Proof: The conclusions above just say that $u$ should be an isomorphism of $C$ onto $\ker(t) \subset B$ with inverse $r \big\vert_{\ker(t)}$, so $u$ is uniquely determined. To see $u$ exists, we just need to check the restriction of $r$ is an isomorphism $\ker(t) \to C$ is an isomorphism. Injectivity: if $x \in \ker(t)$ also belongs to $\ker(r)$, then $x = q(a)$ for $a \in A$ and $a = tq(a) = t(x) = 0$ so that $x = 0$. Surjectivity: if $c \in C$ is arbitrary, then choose any $b \in B$ with $r(b) = c$ and then note $b' = b - qt(b)$ has $r(b') = r(b) - rqt(b) = c$ but also $t(b') = t(b) - tqt(b) = t(b) - t(b) = 0$.

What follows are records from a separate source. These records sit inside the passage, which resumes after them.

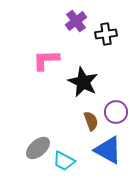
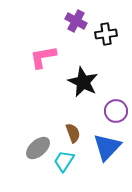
purple cross: rotated 25 degrees counterclockwise
pink L-shape: moved 3 px left, 3 px up; rotated 8 degrees counterclockwise
purple circle: moved 1 px up
brown semicircle: moved 18 px left, 12 px down
blue triangle: moved 1 px left, 3 px up; rotated 44 degrees clockwise
cyan trapezoid: rotated 95 degrees clockwise
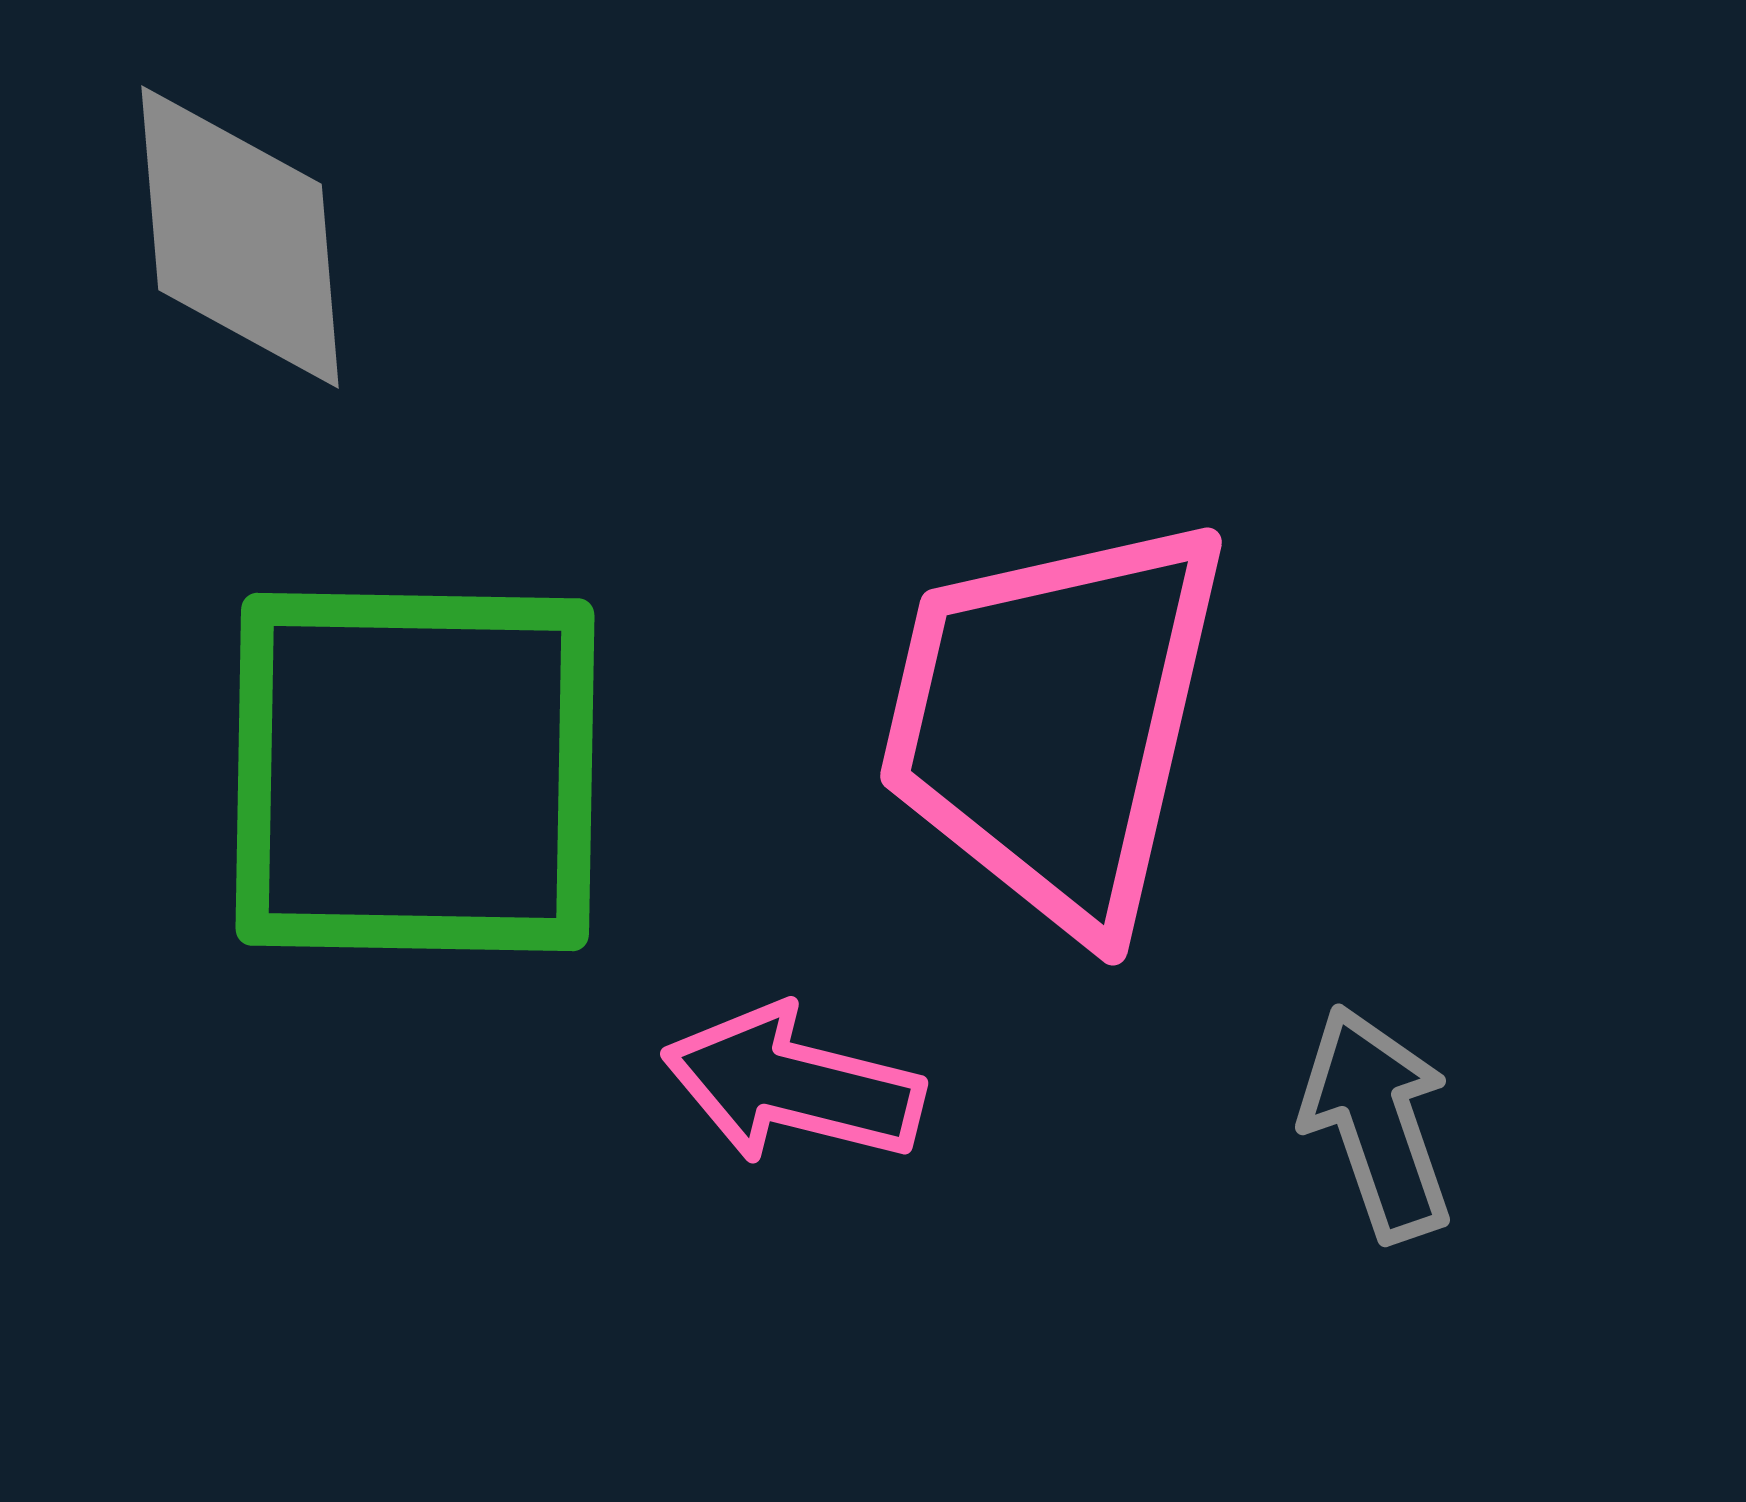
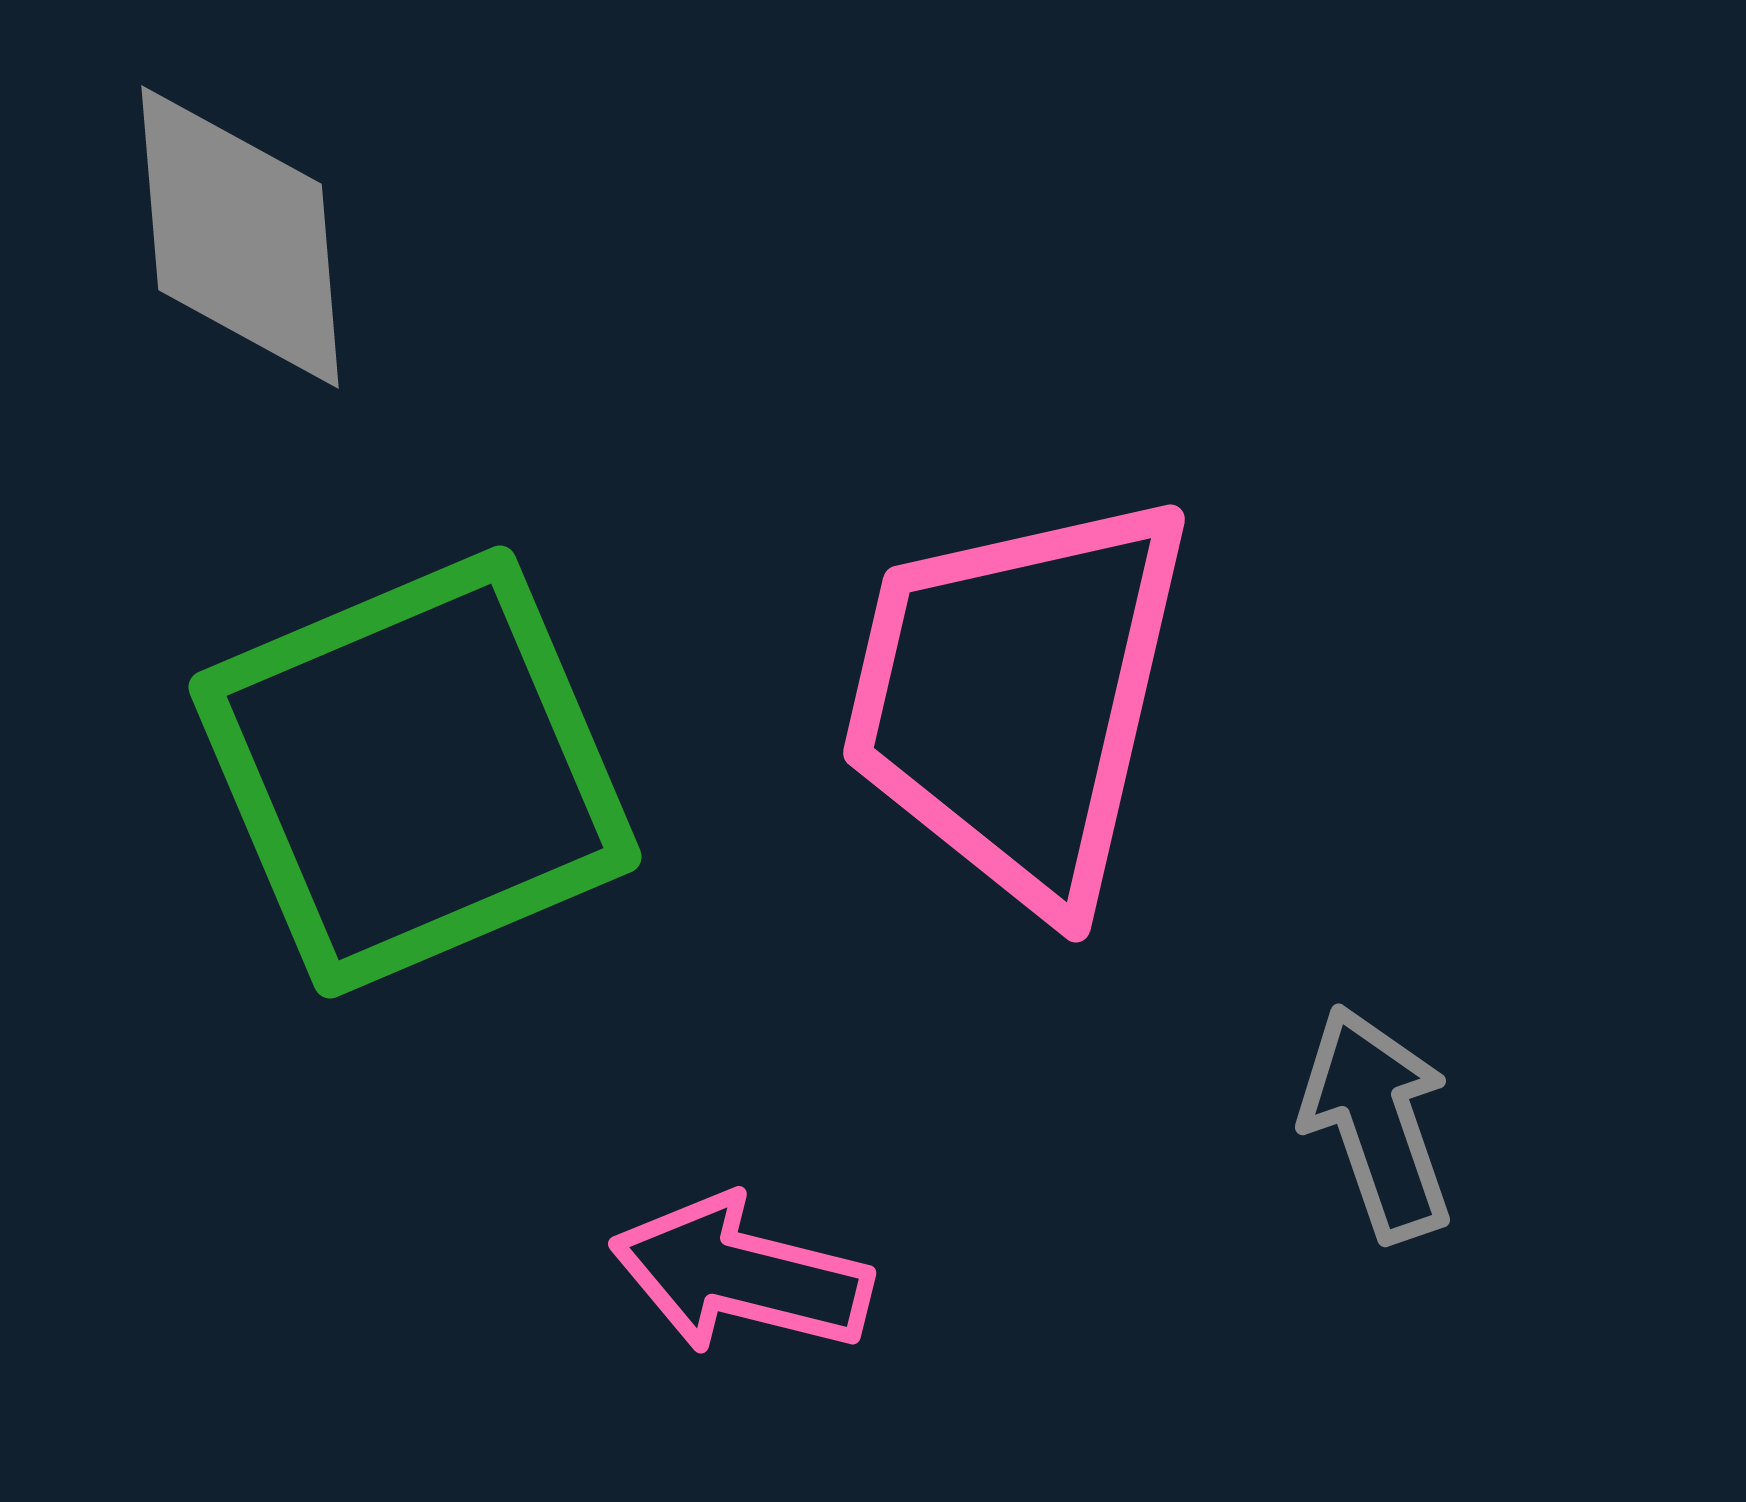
pink trapezoid: moved 37 px left, 23 px up
green square: rotated 24 degrees counterclockwise
pink arrow: moved 52 px left, 190 px down
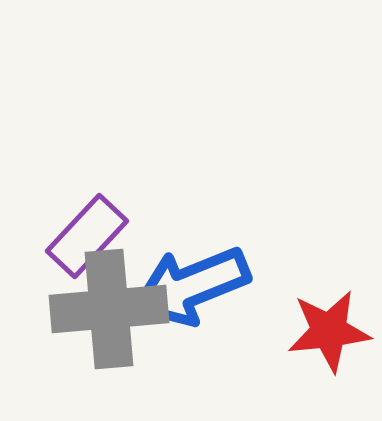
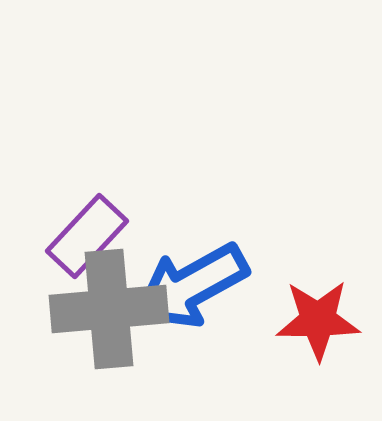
blue arrow: rotated 7 degrees counterclockwise
red star: moved 11 px left, 11 px up; rotated 6 degrees clockwise
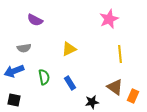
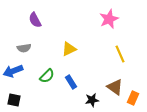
purple semicircle: rotated 35 degrees clockwise
yellow line: rotated 18 degrees counterclockwise
blue arrow: moved 1 px left
green semicircle: moved 3 px right, 1 px up; rotated 56 degrees clockwise
blue rectangle: moved 1 px right, 1 px up
orange rectangle: moved 2 px down
black star: moved 2 px up
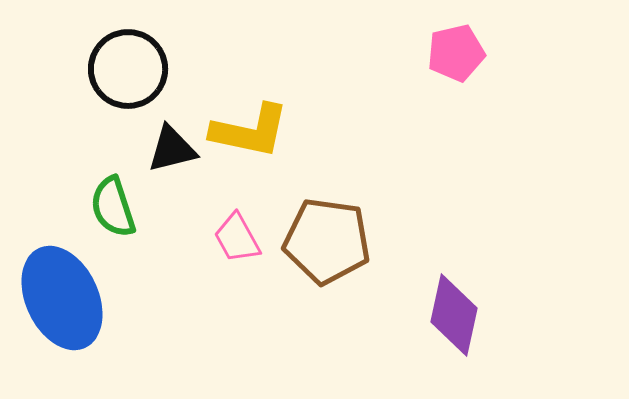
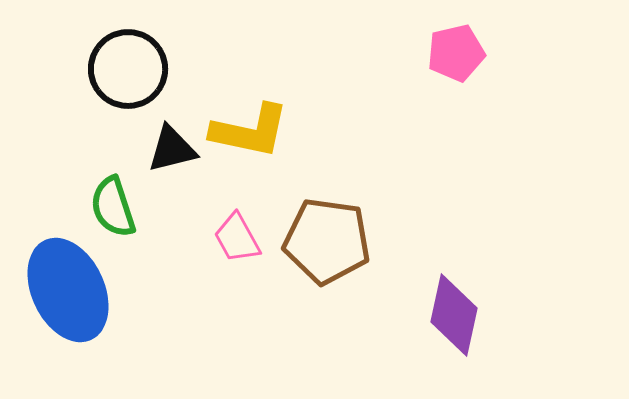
blue ellipse: moved 6 px right, 8 px up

My question is, why does the splitting lemma not bother with this uniqueness statement? It seems to come at essentially no extra cost... A few possiblities:
- Is Proposition 2 simply not very useful?
- Does Proposition 2 fail in more general categories?
Good finding!
It does hold in more general categories as well.
The reason might be that if $0\to A\to B\to C\to 0$ splits (in either side), then we get $B\cong A\oplus C$, and the original sequence is equivalent to $$0\to A\to A\oplus C\to C\to 0$$ which is easier to work with, generally.